Some of the people in the movement (and outside it) are frightened by their fat. Some of them would change that if they could. Some of them are changing it. Some of them are scared to because what if they fail and everyone hates them, or what if they succeed and everyone hates them? Then what do they do? Well, if you're Oprah, nothing. Because you'll be rich forever, regardless.
But Ashley Nell Tipton learned very quickly what happens when you decide being fat isn't working for you. Ashley made a choice, probably a really hard one, to risk criticism, even hatred, in an effort to protect her long-term health. Presumably, the fear of the loss of livelihood was not greater than the fear of loss of health. One is not worth the other.
And food is not worth it to me. I don’t have a comorbid disease to consider, but if I did, like my friend Julie who went keto, and ultimately reversed her type 2 diabetes, you bet your ass I’d do whatever I thought might change that. Even if I had to change how I eat, even if gastric bypass seemed the only viable option.
You might also like: I Tried Eating A Ketogenic Diet; Here’s What Happened
I think where we run into real trouble is two-fold.
1. Correlation is not causation. That is, fat does not automatically equal "in poor health." That's for each person, and their care-providers, to decide. BUT sometimes your size does impact your well-being, and then you need to figure out what to do with that information.
2. When we conflate the idea of dieting for weight-loss with the need to make changes to improve health. Those choices don’t automatically point to calorie restriction through a weight-loss plan like Weight Watchers. They might point to more generally habit changes, water, sleep, and so on.
Health is a relative state of being. What I do to obtain or maintain mine may differ from what you do, or what Ashley does or what Oprah does. Because that's what relativity is.
This isn't any sort of endorsement of Weight Watchers — the opposite, in fact. I hate Weight Watchers. The list of reasons I hate it is long, but nowhere near exhaustive. Primarily, for me, WW, when layered on top of a mental illness, pushed me into an eating disorder. But that’s what Oprah chose (maybe because she feels comfortable with it, maybe because she owns it and loves money). And it worked for her. (Like 11 times? So, not really.) Will this one stick? I don’t know. Statistics say not, but statistical likelihood of success isn't the only thing that’s important to talk about.
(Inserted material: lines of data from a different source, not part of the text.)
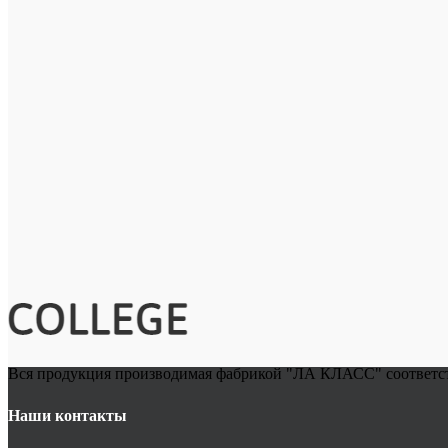
Вся продукция производимая фабрикой "ЛА КЛАСС" соответству
Наши контакты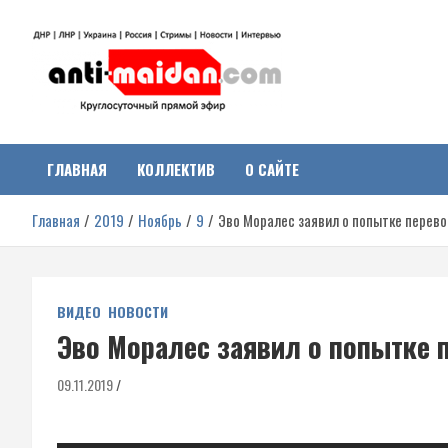
Перейти
к
содержимому
Антимайдан:
На сайте 'Антимайдан' вы найдете самые свежие новости и аналитик
о гражданской войне на Украине, включая события в Новороссии,
ДНР, ЛНР и других регионах.
ГЛАВНАЯ
КОЛЛЕКТИВ
О САЙТЕ
Гражданская война на
Главная
2019
Ноябрь
9
Эво Моралес заявил о попытке перев
Украине
ВИДЕО
НОВОСТИ
Эво Моралес заявил о попытке 
09.11.2019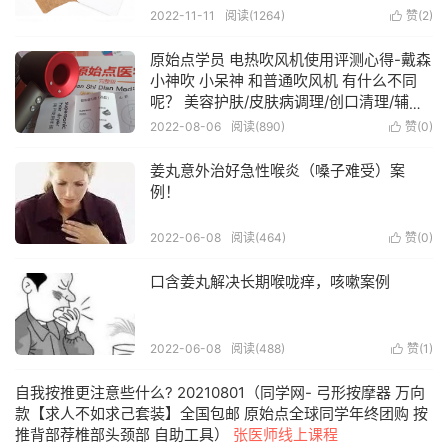
2022-11-11
阅读(1264)
赞(
2
)

原始点学员 电热吹风机使用评测心得-戴森
小神吹 小呆神 和普通吹风机 有什么不同
呢？ 美容护肤/皮肤病调理/创口清理/辅助
按推/加强外用渗透
如何选一把好的电吹
2022-08-06
阅读(890)
赞(
0
)

风？
姜丸意外治好急性喉炎（嗓子难受）案
例！
2022-06-08
阅读(464)
赞(
0
)

口含姜丸解决长期喉咙痒，咳嗽案例
2022-06-08
阅读(488)
赞(
1
)

自我按推更注意些什么? 20210801（同学网- 弓形按摩器 万向
款【求人不如求己套装】全国包邮 原始点全球同学年终团购 按
推背部荐椎部头颈部 自助工具）
张医师线上课程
It’s equally, if not more, important that we talk about ways we can positively impact our health and wellness in ways that don’t involve the traditional and ineffective calorie-restrictive weight-loss plan.
And it's also important that we remind ourselves that even the richest woman in the world is still just a person. She is still sometimes frightened about her health; she is still sometimes worried that she'll lose it. The vast majority of the time, money, not even a lot of it, can save you from death; death is a common denominator.
I am human, like you are human, like Ashley and Oprah are human, and this is where we are failing, we forget that we are all human. It's not about how we choose to live our best lives; it's simply that we are allowed to live them.